### What needs to be done
Apart from the images, the records below need to be copied exactly.

--- Supplied data Enclosed Below ---

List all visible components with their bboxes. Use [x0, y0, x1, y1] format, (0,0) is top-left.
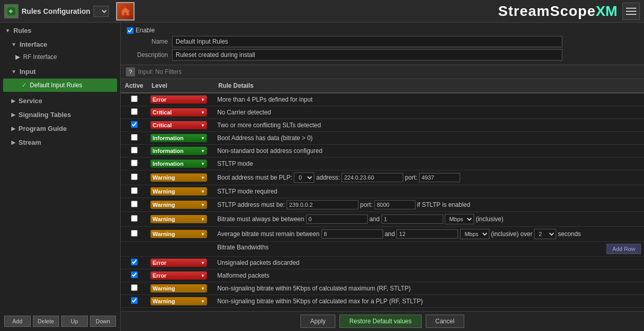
name-input[interactable]: [172, 36, 562, 47]
active-checkbox[interactable]: [131, 95, 138, 102]
active-checkbox[interactable]: [131, 160, 138, 166]
active-cell: [121, 282, 147, 295]
level-select[interactable]: ErrorCriticalInformationWarningNoticeDeb…: [150, 284, 207, 293]
rule-detail-text: More than 4 PLPs defined for input: [217, 96, 312, 103]
active-checkbox[interactable]: [131, 187, 138, 194]
desc-input[interactable]: [172, 49, 562, 61]
active-checkbox[interactable]: [131, 121, 138, 128]
val1-input[interactable]: [306, 215, 368, 224]
unit-select[interactable]: MbpsKbps: [460, 229, 489, 239]
sidebar-section-stream[interactable]: ▶ Stream: [0, 134, 120, 148]
active-checkbox[interactable]: [131, 297, 138, 304]
level-dropdown-wrap: ErrorCriticalInformationWarningNoticeDeb…: [150, 147, 207, 155]
details-cell: Non-standard boot address configured: [214, 145, 644, 158]
sidebar-section-service[interactable]: ▶ Service: [0, 93, 120, 107]
val1-input[interactable]: [321, 229, 383, 239]
active-checkbox[interactable]: [131, 271, 138, 278]
menu-button[interactable]: [622, 3, 640, 20]
down-button[interactable]: Down: [90, 316, 117, 327]
port-input[interactable]: [374, 200, 415, 209]
level-select[interactable]: ErrorCriticalInformationWarningNoticeDeb…: [150, 271, 207, 280]
add-row-button[interactable]: Add Row: [607, 244, 641, 254]
sidebar-section-rules[interactable]: ▼ Rules: [0, 23, 120, 36]
table-row: Bitrate BandwidthsAdd Row: [121, 242, 644, 257]
level-cell: ErrorCriticalInformationWarningNoticeDeb…: [147, 282, 214, 295]
port-input[interactable]: [419, 173, 460, 182]
rule-detail-text: STLTP mode required: [217, 188, 277, 195]
level-select[interactable]: ErrorCriticalInformationWarningNoticeDeb…: [150, 108, 207, 116]
restore-button[interactable]: Restore Default values: [339, 315, 421, 328]
level-select[interactable]: ErrorCriticalInformationWarningNoticeDeb…: [150, 147, 207, 155]
home-button[interactable]: [116, 2, 135, 21]
active-checkbox[interactable]: [131, 173, 138, 180]
detail-prefix: Average bitrate must remain between: [217, 230, 319, 238]
apply-button[interactable]: Apply: [300, 315, 335, 328]
active-cell: [121, 185, 147, 198]
level-select[interactable]: ErrorCriticalInformationWarningNoticeDeb…: [150, 160, 207, 168]
details-cell: Bitrate BandwidthsAdd Row: [214, 242, 644, 257]
active-cell: [121, 145, 147, 158]
level-select[interactable]: ErrorCriticalInformationWarningNoticeDeb…: [150, 187, 207, 196]
active-checkbox[interactable]: [131, 230, 138, 237]
level-select[interactable]: ErrorCriticalInformationWarningNoticeDeb…: [150, 230, 207, 238]
config-dropdown[interactable]: [93, 6, 109, 17]
sidebar-item-label: Input: [20, 68, 36, 75]
stream-arrow: ▶: [11, 140, 15, 145]
table-row: ErrorCriticalInformationWarningNoticeDeb…: [121, 227, 644, 242]
filter-help-button[interactable]: ?: [126, 67, 135, 76]
level-select[interactable]: ErrorCriticalInformationWarningNoticeDeb…: [150, 297, 207, 305]
level-dropdown-wrap: ErrorCriticalInformationWarningNoticeDeb…: [150, 134, 207, 142]
level-select[interactable]: ErrorCriticalInformationWarningNoticeDeb…: [150, 201, 207, 209]
table-row: ErrorCriticalInformationWarningNoticeDeb…: [121, 158, 644, 170]
rule-detail-text: Non-standard boot address configured: [217, 147, 323, 154]
level-select[interactable]: ErrorCriticalInformationWarningNoticeDeb…: [150, 259, 207, 267]
sidebar-item-default-input-rules[interactable]: ✓ Default Input Rules: [3, 79, 117, 92]
sidebar-section-program-guide[interactable]: ▶ Program Guide: [0, 121, 120, 134]
level-select[interactable]: ErrorCriticalInformationWarningNoticeDeb…: [150, 95, 207, 104]
sidebar-item-label: Signaling Tables: [18, 111, 71, 119]
details-cell: Average bitrate must remain between and …: [214, 227, 644, 242]
sidebar-section-input[interactable]: ▼ Input: [0, 64, 120, 77]
active-checkbox[interactable]: [131, 201, 138, 207]
sidebar-item-rf-interface[interactable]: ▶ RF Interface: [0, 50, 120, 64]
enable-checkbox[interactable]: [127, 27, 134, 34]
sidebar-section-interface[interactable]: ▼ Interface: [0, 36, 120, 50]
enable-row: Enable: [127, 27, 638, 34]
up-button[interactable]: Up: [61, 316, 88, 327]
level-cell: ErrorCriticalInformationWarningNoticeDeb…: [147, 106, 214, 119]
rules-tbody: ErrorCriticalInformationWarningNoticeDeb…: [121, 93, 644, 308]
level-cell: ErrorCriticalInformationWarningNoticeDeb…: [147, 257, 214, 269]
seconds-select[interactable]: 2510: [534, 229, 556, 239]
brand-area: StreamScope XM: [498, 3, 640, 20]
active-checkbox[interactable]: [131, 259, 138, 265]
active-checkbox[interactable]: [131, 134, 138, 141]
val2-input[interactable]: [396, 229, 458, 239]
val2-input[interactable]: [382, 215, 443, 224]
active-checkbox[interactable]: [131, 284, 138, 291]
delete-button[interactable]: Delete: [33, 316, 60, 327]
active-checkbox[interactable]: [131, 215, 138, 222]
active-cell: [121, 227, 147, 242]
active-checkbox[interactable]: [131, 108, 138, 115]
addr-input[interactable]: [287, 200, 358, 209]
level-select[interactable]: ErrorCriticalInformationWarningNoticeDeb…: [150, 121, 207, 129]
rule-detail-text: Unsignaled packets discarded: [217, 259, 299, 266]
main-layout: ▼ Rules ▼ Interface ▶ RF Interface ▼ Inp…: [0, 23, 644, 331]
level-cell: ErrorCriticalInformationWarningNoticeDeb…: [147, 145, 214, 158]
sidebar: ▼ Rules ▼ Interface ▶ RF Interface ▼ Inp…: [0, 23, 121, 331]
address-input[interactable]: [342, 173, 403, 182]
cancel-button[interactable]: Cancel: [426, 315, 464, 328]
service-arrow: ▶: [11, 98, 15, 104]
level-select[interactable]: ErrorCriticalInformationWarningNoticeDeb…: [150, 215, 207, 223]
address-label: address:: [316, 174, 340, 181]
rule-detail-text: Malformed packets: [217, 272, 269, 279]
level-select[interactable]: ErrorCriticalInformationWarningNoticeDeb…: [150, 134, 207, 142]
add-button[interactable]: Add: [4, 316, 31, 327]
sidebar-section-signaling[interactable]: ▶ Signaling Tables: [0, 107, 120, 121]
level-select[interactable]: ErrorCriticalInformationWarningNoticeDeb…: [150, 173, 207, 182]
active-checkbox[interactable]: [131, 147, 138, 153]
unit-select[interactable]: MbpsKbps: [445, 214, 474, 224]
plp-select[interactable]: 01: [294, 172, 314, 183]
table-row: ErrorCriticalInformationWarningNoticeDeb…: [121, 212, 644, 227]
enable-label[interactable]: Enable: [127, 27, 155, 34]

--- End of Enclosed Supplied data ---

### Exercise output
List all visible components with their bboxes. Use [x0, y0, x1, y1] format, (0,0) is top-left.
name-input[interactable]: [172, 36, 562, 47]
active-checkbox[interactable]: [131, 95, 138, 102]
active-checkbox[interactable]: [131, 160, 138, 166]
active-cell: [121, 282, 147, 295]
level-select[interactable]: ErrorCriticalInformationWarningNoticeDeb…: [150, 284, 207, 293]
rule-detail-text: More than 4 PLPs defined for input: [217, 96, 312, 103]
active-checkbox[interactable]: [131, 187, 138, 194]
desc-input[interactable]: [172, 49, 562, 61]
active-checkbox[interactable]: [131, 121, 138, 128]
val1-input[interactable]: [306, 215, 368, 224]
unit-select[interactable]: MbpsKbps: [460, 229, 489, 239]
sidebar-section-stream[interactable]: ▶ Stream: [0, 134, 120, 148]
active-checkbox[interactable]: [131, 297, 138, 304]
level-dropdown-wrap: ErrorCriticalInformationWarningNoticeDeb…: [150, 147, 207, 155]
details-cell: Non-standard boot address configured: [214, 145, 644, 158]
sidebar-section-service[interactable]: ▶ Service: [0, 93, 120, 107]
val1-input[interactable]: [321, 229, 383, 239]
active-checkbox[interactable]: [131, 271, 138, 278]
menu-button[interactable]: [622, 3, 640, 20]
down-button[interactable]: Down: [90, 316, 117, 327]
port-input[interactable]: [374, 200, 415, 209]
level-select[interactable]: ErrorCriticalInformationWarningNoticeDeb…: [150, 271, 207, 280]
add-row-button[interactable]: Add Row: [607, 244, 641, 254]
sidebar-section-rules[interactable]: ▼ Rules: [0, 23, 120, 36]
table-row: Bitrate BandwidthsAdd Row: [121, 242, 644, 257]
level-cell: ErrorCriticalInformationWarningNoticeDeb…: [147, 282, 214, 295]
port-input[interactable]: [419, 173, 460, 182]
rule-detail-text: STLTP mode required: [217, 188, 277, 195]
level-select[interactable]: ErrorCriticalInformationWarningNoticeDeb…: [150, 108, 207, 116]
restore-button[interactable]: Restore Default values: [339, 315, 421, 328]
level-select[interactable]: ErrorCriticalInformationWarningNoticeDeb…: [150, 147, 207, 155]
home-button[interactable]: [116, 2, 135, 21]
active-checkbox[interactable]: [131, 173, 138, 180]
detail-prefix: Average bitrate must remain between: [217, 230, 319, 238]
apply-button[interactable]: Apply: [300, 315, 335, 328]
active-cell: [121, 185, 147, 198]
level-select[interactable]: ErrorCriticalInformationWarningNoticeDeb…: [150, 160, 207, 168]
details-cell: Bitrate BandwidthsAdd Row: [214, 242, 644, 257]
active-cell: [121, 145, 147, 158]
level-select[interactable]: ErrorCriticalInformationWarningNoticeDeb…: [150, 187, 207, 196]
active-checkbox[interactable]: [131, 230, 138, 237]
level-select[interactable]: ErrorCriticalInformationWarningNoticeDeb…: [150, 230, 207, 238]
config-dropdown[interactable]: [93, 6, 109, 17]
sidebar-item-label: Input: [20, 68, 36, 75]
stream-arrow: ▶: [11, 140, 15, 145]
table-row: ErrorCriticalInformationWarningNoticeDeb…: [121, 227, 644, 242]
filter-help-button[interactable]: ?: [126, 67, 135, 76]
level-select[interactable]: ErrorCriticalInformationWarningNoticeDeb…: [150, 297, 207, 305]
level-dropdown-wrap: ErrorCriticalInformationWarningNoticeDeb…: [150, 134, 207, 142]
level-select[interactable]: ErrorCriticalInformationWarningNoticeDeb…: [150, 201, 207, 209]
table-row: ErrorCriticalInformationWarningNoticeDeb…: [121, 158, 644, 170]
rule-detail-text: Non-standard boot address configured: [217, 147, 323, 154]
level-select[interactable]: ErrorCriticalInformationWarningNoticeDeb…: [150, 259, 207, 267]
sidebar-item-default-input-rules[interactable]: ✓ Default Input Rules: [3, 79, 117, 92]
sidebar-section-program-guide[interactable]: ▶ Program Guide: [0, 121, 120, 134]
level-select[interactable]: ErrorCriticalInformationWarningNoticeDeb…: [150, 95, 207, 104]
sidebar-item-label: Signaling Tables: [18, 111, 71, 119]
details-cell: Average bitrate must remain between and …: [214, 227, 644, 242]
sidebar-section-input[interactable]: ▼ Input: [0, 64, 120, 77]
active-checkbox[interactable]: [131, 201, 138, 207]
sidebar-item-rf-interface[interactable]: ▶ RF Interface: [0, 50, 120, 64]
enable-checkbox[interactable]: [127, 27, 134, 34]
sidebar-section-interface[interactable]: ▼ Interface: [0, 36, 120, 50]
enable-row: Enable: [127, 27, 638, 34]
up-button[interactable]: Up: [61, 316, 88, 327]
level-cell: ErrorCriticalInformationWarningNoticeDeb…: [147, 106, 214, 119]
rules-tbody: ErrorCriticalInformationWarningNoticeDeb…: [121, 93, 644, 308]
level-cell: ErrorCriticalInformationWarningNoticeDeb…: [147, 257, 214, 269]
seconds-select[interactable]: 2510: [534, 229, 556, 239]
brand-area: StreamScope XM: [498, 3, 640, 20]
active-checkbox[interactable]: [131, 259, 138, 265]
active-checkbox[interactable]: [131, 134, 138, 141]
val2-input[interactable]: [396, 229, 458, 239]
val2-input[interactable]: [382, 215, 443, 224]
active-checkbox[interactable]: [131, 284, 138, 291]
delete-button[interactable]: Delete: [33, 316, 60, 327]
active-checkbox[interactable]: [131, 215, 138, 222]
active-cell: [121, 227, 147, 242]
active-checkbox[interactable]: [131, 108, 138, 115]
addr-input[interactable]: [287, 200, 358, 209]
level-select[interactable]: ErrorCriticalInformationWarningNoticeDeb…: [150, 121, 207, 129]
rule-detail-text: Unsignaled packets discarded: [217, 259, 299, 266]
main-layout: ▼ Rules ▼ Interface ▶ RF Interface ▼ Inp…: [0, 23, 644, 331]
level-cell: ErrorCriticalInformationWarningNoticeDeb…: [147, 145, 214, 158]
sidebar: ▼ Rules ▼ Interface ▶ RF Interface ▼ Inp…: [0, 23, 121, 331]
address-input[interactable]: [342, 173, 403, 182]
cancel-button[interactable]: Cancel: [426, 315, 464, 328]
service-arrow: ▶: [11, 98, 15, 104]
level-select[interactable]: ErrorCriticalInformationWarningNoticeDeb…: [150, 215, 207, 223]
address-label: address:: [316, 174, 340, 181]
rule-detail-text: Malformed packets: [217, 272, 269, 279]
level-select[interactable]: ErrorCriticalInformationWarningNoticeDeb…: [150, 134, 207, 142]
add-button[interactable]: Add: [4, 316, 31, 327]
sidebar-section-signaling[interactable]: ▶ Signaling Tables: [0, 107, 120, 121]
level-select[interactable]: ErrorCriticalInformationWarningNoticeDeb…: [150, 173, 207, 182]
active-checkbox[interactable]: [131, 147, 138, 153]
unit-select[interactable]: MbpsKbps: [445, 214, 474, 224]
plp-select[interactable]: 01: [294, 172, 314, 183]
table-row: ErrorCriticalInformationWarningNoticeDeb…: [121, 212, 644, 227]
enable-label[interactable]: Enable: [127, 27, 155, 34]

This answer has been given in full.